Page 9 of Heretic


  My first memories of the Qur’an are of my mother and grandmother kissing its cover, of the admonition never to touch it without having first washed my hands, and of sitting on the hot Somali ground as a small child of four or five while the book seemed to tower above us on a high shelf. As I memorized its verses, I was taught simply to obey it. The Qur’an, I learned, was the book sent down “explaining all things” (16:89). It had been revealed to Muhammad by Allah through the Angel Gabriel, beginning when Muhammad lived in Mecca and continuing when he moved to Medina. Gabriel spoke the words one by one to Muhammad, who in turn recited them before scribes. Islamic orthodoxy—not radical Islam, but mainstream Islamic doctrine—thus insists that the Qur’an is God’s own word. Questioning any part of the Qur’an therefore becomes an act of heresy.
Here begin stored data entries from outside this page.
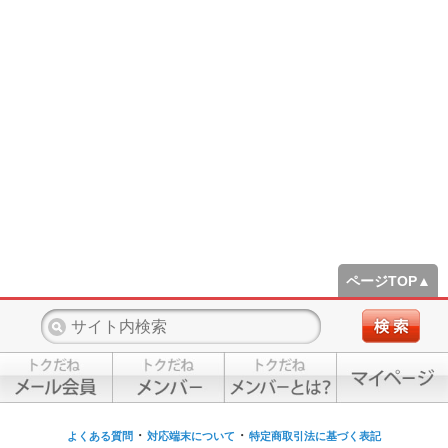
ページTOP▲
・
・
よくある質問
対応端末について
特定商取引法に基づく表記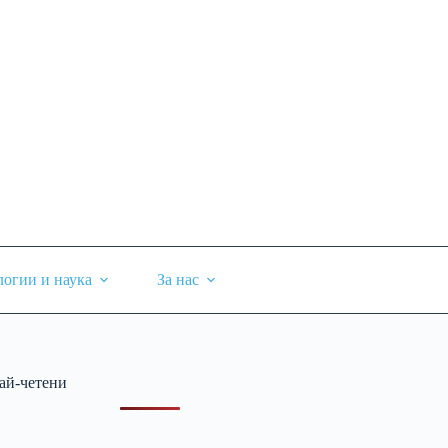
логии и наука
За нас
ай-четени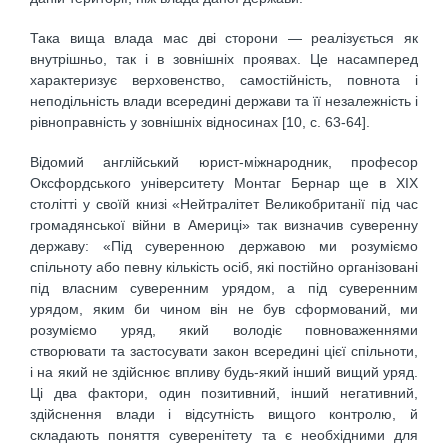
Така вища влада мас дві сторони — реалізується як
внутрішньо, так і в зовнішніх проявах. Це насамперед
характеризує верховенство, самостійність, повнота і
неподільність влади всередині держави та її незалежність і
рівноправність у зовнішніх відносинах [10, c. 63-64].
Відомий англійський юрист-міжнародник, професор
Оксфордського університету Монтаг Бернар ще в XIX
столітті у своїй книзі «Нейтралітет Великобританії під час
громадянської війни в Америці» так визначив суверенну
державу: «Під суверенною державою ми розуміємо
спільноту або певну кількість осіб, які постійно організовані
під власним суверенним урядом, а під суверенним
урядом, яким би чином він не був сформований, ми
розуміємо уряд, який володіє повноваженнями
створювати та застосувати закон всередині цієї спільноти,
і на який не здійснює впливу будь-який інший вищий уряд.
Ці два фактори, один позитивний, інший негативний,
здійснення влади і відсутність вищого контролю, й
складають поняття суверенітету та є необхідними для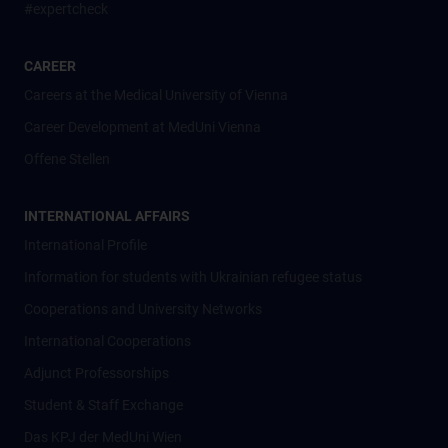
#expertcheck
CAREER
Careers at the Medical University of Vienna
Career Development at MedUni Vienna
Offene Stellen
INTERNATIONAL AFFAIRS
International Profile
Information for students with Ukrainian refugee status
Cooperations and University Networks
International Cooperations
Adjunct Professorships
Student & Staff Exchange
Das KPJ der MedUni Wien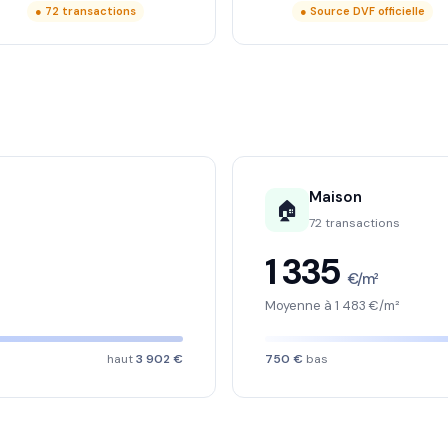
● 72 transactions
● Source DVF officielle
Maison
🏠
72 transactions
1 335
€/m²
Moyenne à 1 483 €/m²
haut
3 902 €
750 €
bas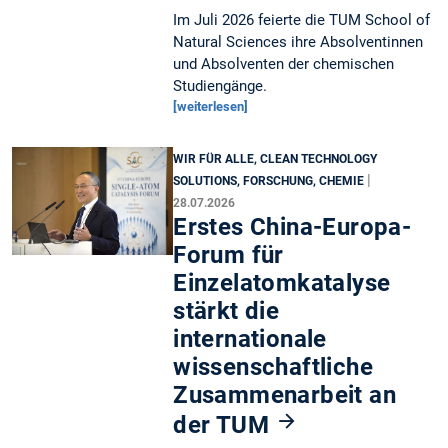
Im Juli 2026 feierte die TUM School of
Natural Sciences ihre Absolventinnen
und Absolventen der chemischen
Studiengänge.
[weiterlesen]
WIR FÜR ALLE, CLEAN TECHNOLOGY
|
SOLUTIONS, FORSCHUNG, CHEMIE
28.07.2026
Erstes China-Europa-
Forum für
Einzelatomkatalyse
stärkt die
internationale
wissenschaftliche
Zusammenarbeit an
der TUM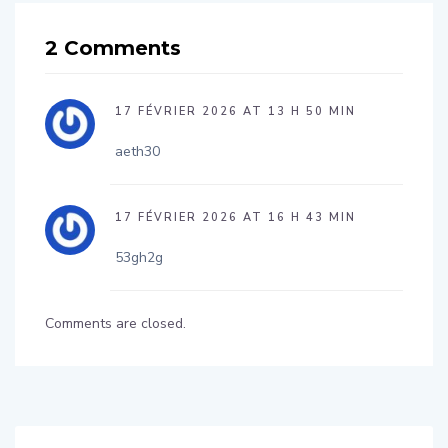
2 Comments
17 FÉVRIER 2026 AT 13 H 50 MIN
aeth30
17 FÉVRIER 2026 AT 16 H 43 MIN
53gh2g
Comments are closed.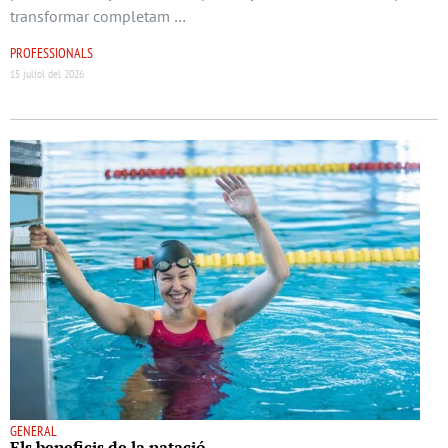
transformar completam …
PROFESSIONALS
15 juliol del 2026
GENERAL
Els beneﬁcis de la natació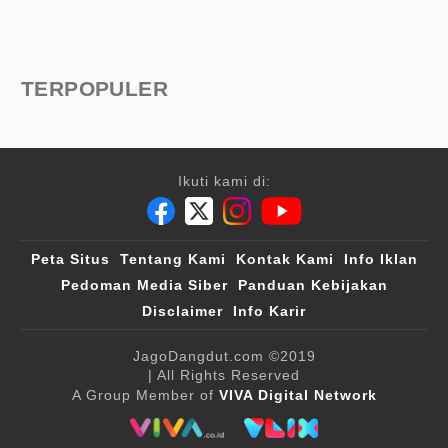
TERPOPULER
Ikuti kami di:
Peta Situs
Tentang Kami
Kontak Kami
Info Iklan
Pedoman Media Siber
Panduan Kebijakan
Disclaimer
Info Karir
JagoDangdut.com
©2019
| All Rights Reserved
A Group Member of
VIVA Digital Network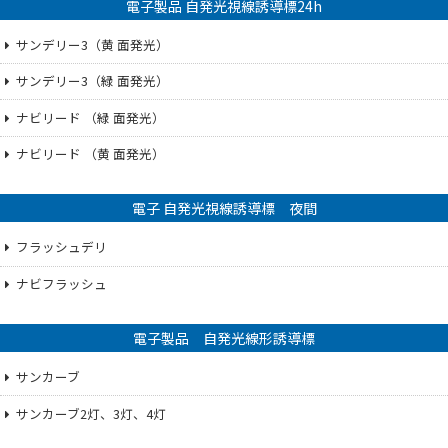
電子製品 自発光視線誘導標24h
サンデリー3（黄 面発光）
サンデリー3（緑 面発光）
ナビリード （緑 面発光）
ナビリード （黄 面発光）
電子 自発光視線誘導標 夜間
フラッシュデリ
ナビフラッシュ
電子製品 自発光線形誘導標
サンカーブ
サンカーブ2灯、3灯、4灯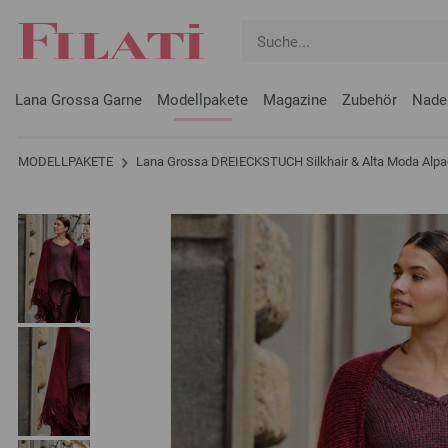
Lana Grossa Garne
Modellpakete
Magazine
Zubehör
Nade
MODELLPAKETE
Lana Grossa DREIECKSTUCH Silkhair & Alta Moda Alp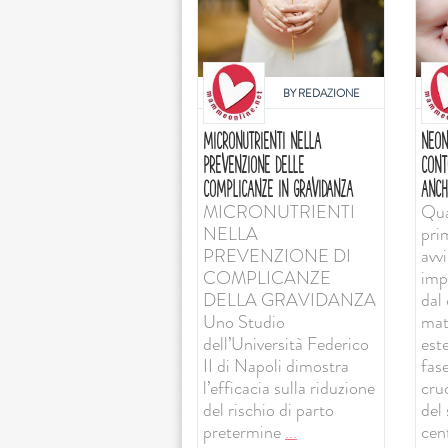
BY
REDAZIONE
MICRONUTRIENTI NELLA
NEON
PREVENZIONE DELLE
CONT
COMPLICANZE IN GRAVIDANZA
ANCH
MICRONUTRIENTI
Qua
NELLA
pri
PREVENZIONE DI
avv
COMPLICANZE
imp
DELLA GRAVIDANZA
dal 
Uno Studio
mat
dell’Università Federico
est
II di Napoli dimostra
fas
l’efficacia sulla riduzione
cruc
del rischio di parto
del
pretermine
...
cent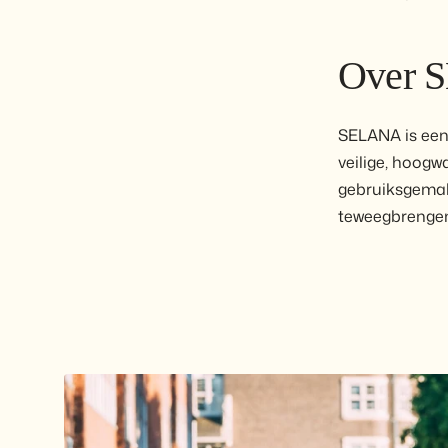
Over 
SELANA is een 
veilige, hoogw
gebruiksgemak 
teweegbrenge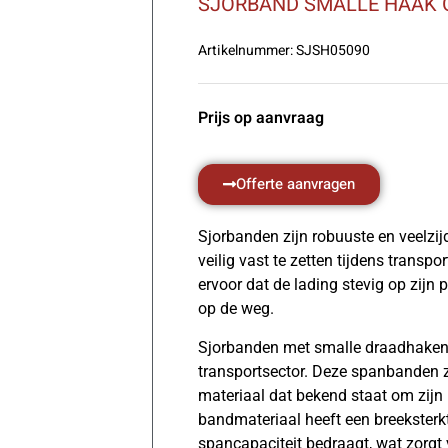
SJORBAND SMALLE HAAK 
Artikelnummer:
SJSH05090
Prijs op aanvraag
Offerte aanvragen
Sjorbanden zijn robuuste en veelzi
veilig vast te zetten tijdens trans
ervoor dat de lading stevig op zijn pl
op de weg.
Sjorbanden met smalle draadhaken 
transportsector. Deze spanbanden zi
materiaal dat bekend staat om zijn
bandmateriaal heeft een breeksterk
spancapaciteit bedraagt, wat zorgt 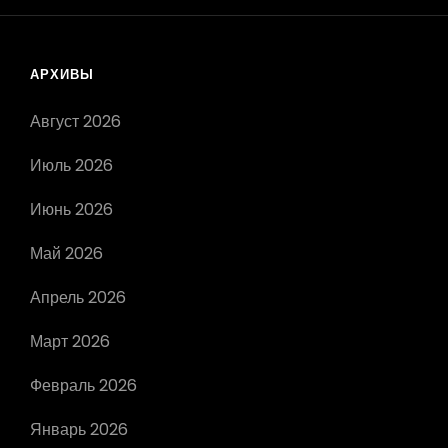
АРХИВЫ
Август 2026
Июль 2026
Июнь 2026
Май 2026
Апрель 2026
Март 2026
Февраль 2026
Январь 2026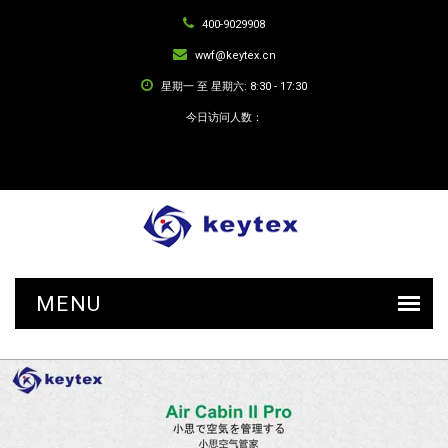
400-9029908
wwf@keytex.cn
星期一 至 星期六: 8:30 - 17:30
今日访问人数：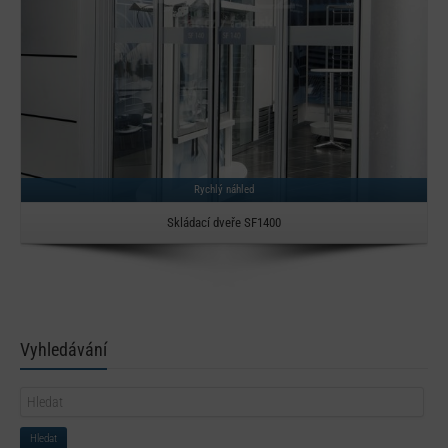
Rychlý náhled
Skládací dveře SF1400
Vyhledávání
Hledat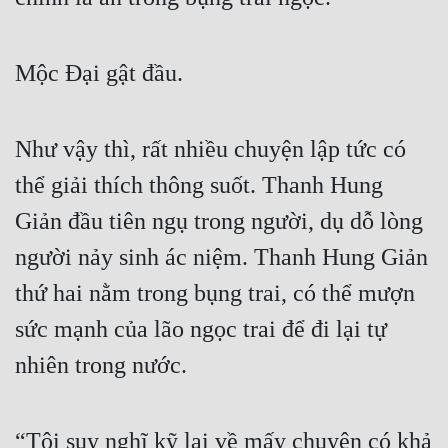
Mộc Đại gật đầu.
Như vậy thì, rất nhiều chuyện lập tức có 
thể giải thích thông suốt. Thanh Hung 
Giản đầu tiên ngụ trong người, dụ dỗ lòng 
người nảy sinh ác niệm. Thanh Hung Giản 
thứ hai nằm trong bụng trai, có thể mượn 
sức mạnh của lão ngọc trai để đi lại tự 
nhiên trong nước.
“Tôi suy nghĩ kỹ lại về mấy chuyện có khả 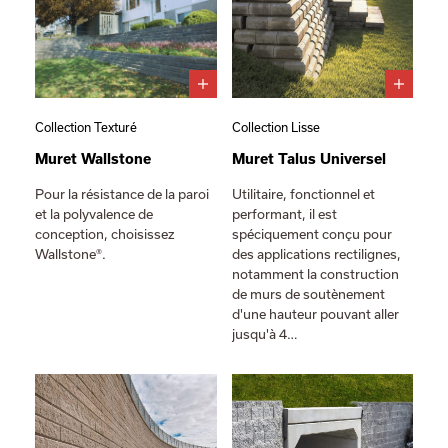
Collection Texturé
Collection Lisse
Muret Wallstone
Muret Talus Universel
Pour la résistance de la paroi
Utilitaire, fonctionnel et
et la polyvalence de
performant, il est
conception, choisissez
spéciquement conçu pour
Wallstone®.
des applications rectilignes,
notamment la construction
de murs de soutènement
d'une hauteur pouvant aller
jusqu'à 4…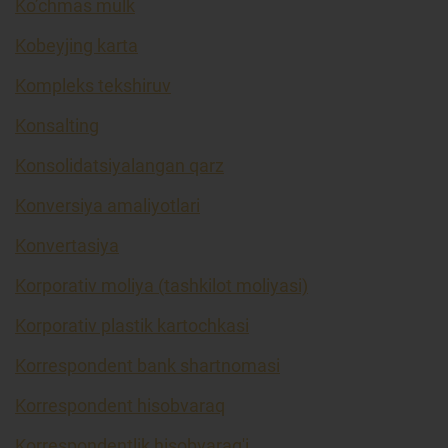
Ko’chmas mulk
Kobeyjing karta
Kompleks tekshiruv
Konsalting
Konsolidatsiyalangan qarz
Konversiya amaliyotlari
Konvertasiya
Korporativ moliya (tashkilot moliyasi)
Korporativ plastik kartochkasi
Korrespondent bank shartnomasi
Korrespondent hisobvaraq
Korrespondentlik hisobvarag'i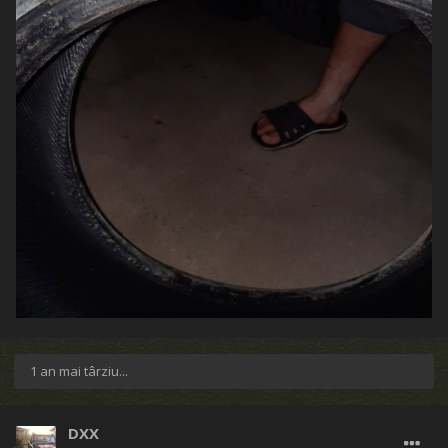
1 an mai târziu...
DXX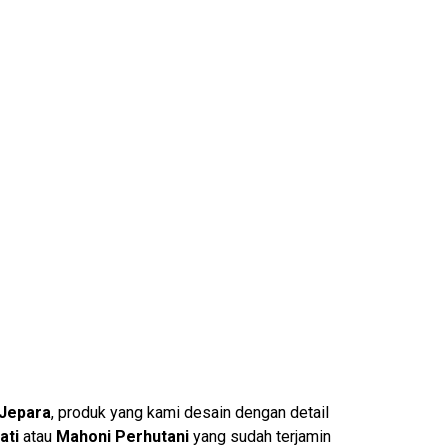
 Jepara
, produk yang kami desain dengan detail
ati
atau
Mahoni Perhutani
yang sudah terjamin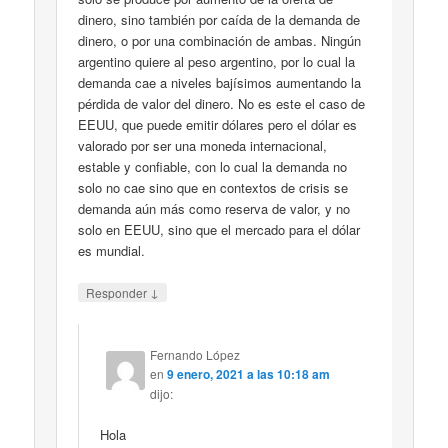
dinero, sino también por caída de la demanda de
dinero, o por una combinación de ambas. Ningún
argentino quiere al peso argentino, por lo cual la
demanda cae a niveles bajísimos aumentando la
pérdida de valor del dinero. No es este el caso de
EEUU, que puede emitir dólares pero el dólar es
valorado por ser una moneda internacional,
estable y confiable, con lo cual la demanda no
solo no cae sino que en contextos de crisis se
demanda aún más como reserva de valor, y no
solo en EEUU, sino que el mercado para el dólar
es mundial.
↓
Responder
Fernando López
en
9 enero, 2021 a las 10:18 am
dijo:
Hola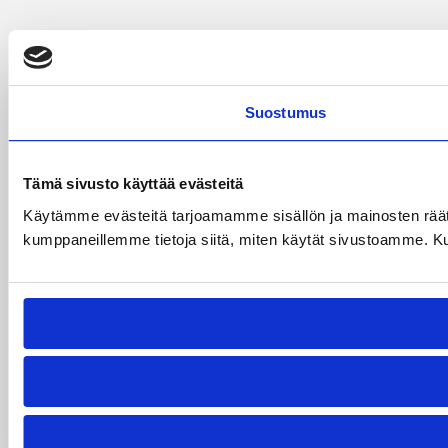
Suostumus
Tämä sivusto käyttää evästeitä
Käytämme evästeitä tarjoamamme sisällön ja mainosten räät
kumppaneillemme tietoja siitä, miten käytät sivustoamme. Kumpp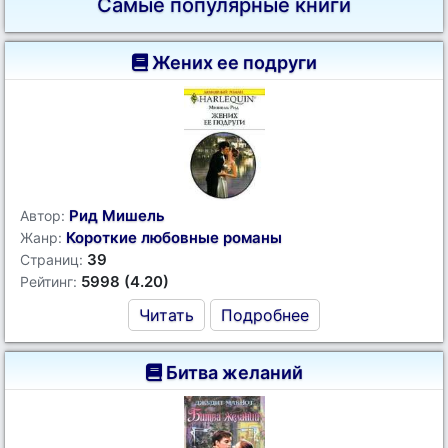
Самые популярные книги
Жених ее подруги
Рид Мишель
Автор:
Короткие любовные романы
Жанр:
39
Страниц:
5998 (4.20)
Рейтинг:
Читать
Подробнее
Битва желаний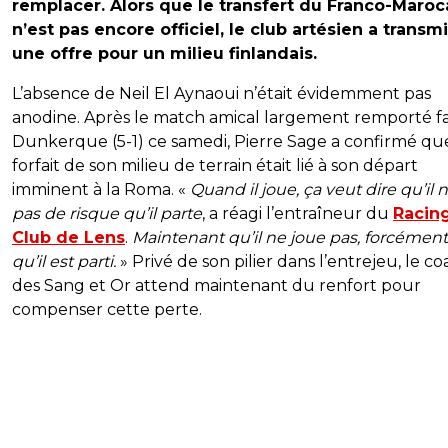
remplacer. Alors que le transfert du Franco-Maroc
n’est pas encore officiel, le club artésien a transm
une offre pour un milieu finlandais.
L’absence de Neil El Aynaoui n’était évidemment pas
anodine. Après le match amical largement remporté f
Dunkerque (5-1) ce samedi, Pierre Sage a confirmé qu
forfait de son milieu de terrain était lié à son départ
imminent à la Roma. «
Quand il joue, ça veut dire qu’il n
pas de risque qu’il parte
, a réagi l’entraîneur du
Racin
Club de Lens
.
Maintenant qu’il ne joue pas, forcément,
qu’il est parti.
» Privé de son pilier dans l’entrejeu, le c
des Sang et Or attend maintenant du renfort pour
compenser cette perte.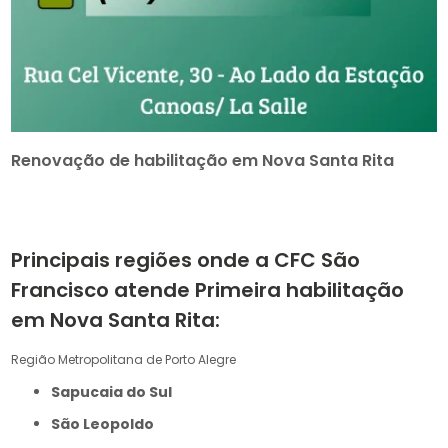
Renovação de habilitação em Nova Santa Rita
Principais regiões onde a CFC São
Francisco atende Primeira habilitação
em Nova Santa Rita:
Região Metropolitana de Porto Alegre
Sapucaia do Sul
São Leopoldo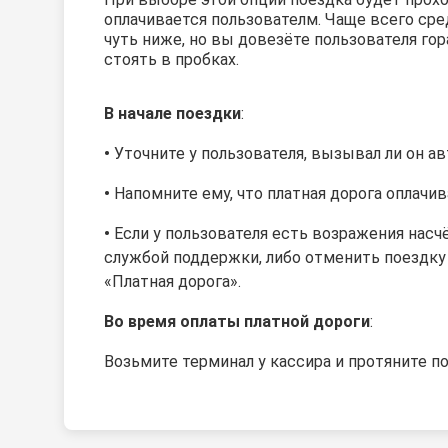
оплачивается пользователм. Чаще всего сре
чуть ниже, но вы довезёте пользователя го
стоять в пробках.
В начале поездки
:
•
Уточните у пользователя, вызывал ли он а
•
Напомните ему, что платная дорога оплачи
•
Если у
пользователя
есть возражения насчё
службой поддержки, либо отменить поездку
«Платная дорога».
Во время оплаты платной дороги
:
Возьмите терминал у кассира и протяните
по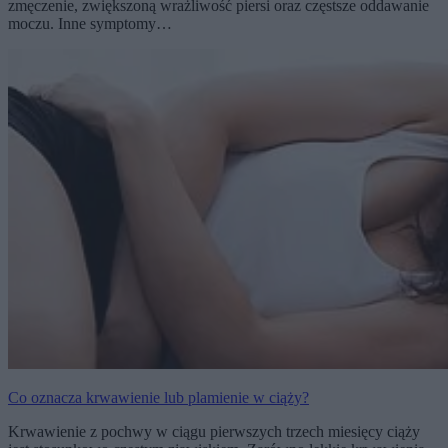
zmęczenie, zwiększoną wrażliwość piersi oraz częstsze oddawanie
moczu. Inne symptomy…
Co oznacza krwawienie lub plamienie w ciąży?
Krwawienie z pochwy w ciągu pierwszych trzech miesięcy ciąży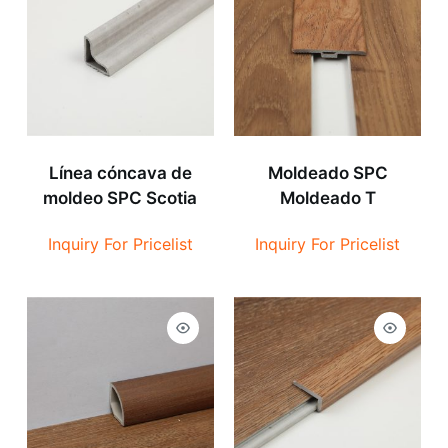
Línea cóncava de
Moldeado SPC
moldeo SPC Scotia
Moldeado T
Inquiry For Pricelist
Inquiry For Pricelist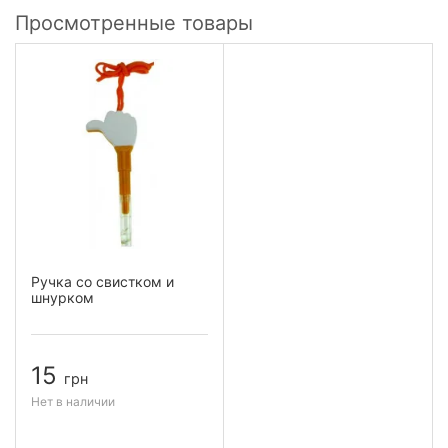
Просмотренные товары
Ручка со свистком и
шнурком
15
грн
Нет в наличии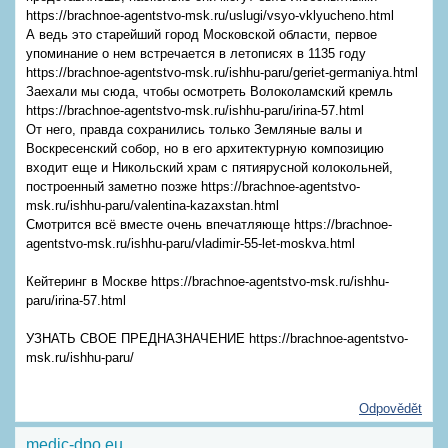
https://brachnoe-agentstvo-msk.ru/uslugi/vsyo-vklyucheno.html
А ведь это старейший город Московской области, первое
упоминание о нем встречается в летописях в 1135 году
https://brachnoe-agentstvo-msk.ru/ishhu-paru/geriet-germaniya.html
Заехали мы сюда, чтобы осмотреть Волоколамский кремль
https://brachnoe-agentstvo-msk.ru/ishhu-paru/irina-57.html
От него, правда сохранились только Земляные валы и
Воскресенский собор, но в его архитектурную композицию
входит еще и Никольский храм с пятиярусной колокольней,
построенный заметно позже https://brachnoe-agentstvo-
msk.ru/ishhu-paru/valentina-kazaxstan.html
Смотрится всё вместе очень впечатляюще https://brachnoe-
agentstvo-msk.ru/ishhu-paru/vladimir-55-let-moskva.html
Кейтеринг в Москве https://brachnoe-agentstvo-msk.ru/ishhu-
paru/irina-57.html
УЗНАТЬ СВОЕ ПРЕДНАЗНАЧЕНИЕ https://brachnoe-agentstvo-
msk.ru/ishhu-paru/
Odpovědět
medic-dpo eu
  The Allah of my childhood was a fiery deity. “On the Day that the enemies of Allah will be gathered together to the Fire,” it is written in chapter 41 of the Qur’an, “their hearing, their sight, and their skins will bear witness against them, as to (all) their deeds.” Of Abu Lahab, Muhammad’s uncle who persistently opposed Islam, it is said in chapter 111: “Burnt soon will he be in a Fire of Blazing Flame! His wife shall carry the (crackling) wood—As fuel!—A twisted rope of palm-leaf fiber round her (own) neck!” Fire is a recurring theme of the Qur’an, and the heat of the desert and the scalding sun, like the crackle of fires at night outside their tents, made these punishments exceedingly vivid to most Arabs, as well as to me. When my mother spoke of “hellfire,” she would point to the flaming brazier in our kitchen and tell me: “You think this fire is hot? Now think about hell, where the fire is far, far hotter and it will devour you.” The thought gave my sister nightmares. Small wonder I strove to submit to Allah’s will.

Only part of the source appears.